New NYC Law Prohibits Extended Buy-Out Negotiations With Tenants In Rent-Regulated Apartments; Landlords Limited To One Offer Every Six Months Or Face Harassment Accusations

In New York City, The Associated Press reports (via The Real Deal (NYC)):
  • New York City is reining in landlords seeking to buy tenants out of rent-regulated apartments, a practice that has come under scrutiny in a roaring real-estate market.

    Saying that residents of the city's 1.3 million rent-restricted apartments are being pressured to move out, Mayor Bill de Blasio signed legislation [] barring repeated buyout offers within six months if tenants don't want them. Other provisions would require reminders that tenants can refuse or consult lawyers.
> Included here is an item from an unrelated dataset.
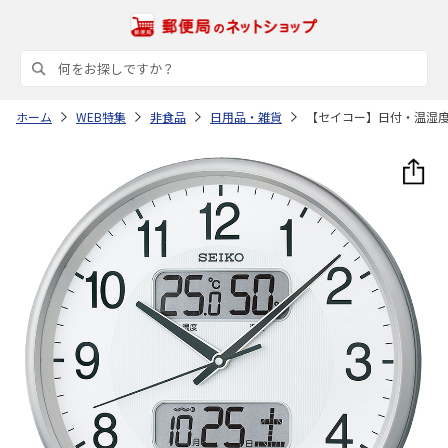
ホーム
WEB特集
非食品
日用品・雑貨
【セイコー】日付・温湿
    “We won’t let tenants be intimidated and forced out of their homes. These new laws protect tenants from harassment and aggressive buyout schemes, and simultaneously help the City keep neighborhoods affordable," said Mr. de Blasio in a statement. "We have a strong partnership with the City Council standing up for tenants, and we thank the sponsors of these laws for helping combat these unscrupulous practices.”

    He and other proponents say the measures will help keep residents from being browbeaten out of their homes by landlords and professional "tenant relocators" eager to charge more. But some real estate industry experts say the restrictions unduly curb communications with tenants.

    Under state laws, vacant rent-stabilized apartments often can be renovated, deregulated and re-rented at triple the price or more—$5,200 a month instead of $1,700 for a Manhattan two-bedroom, for example. Citywide, about 266,000 apartments have been deregulated since 1994.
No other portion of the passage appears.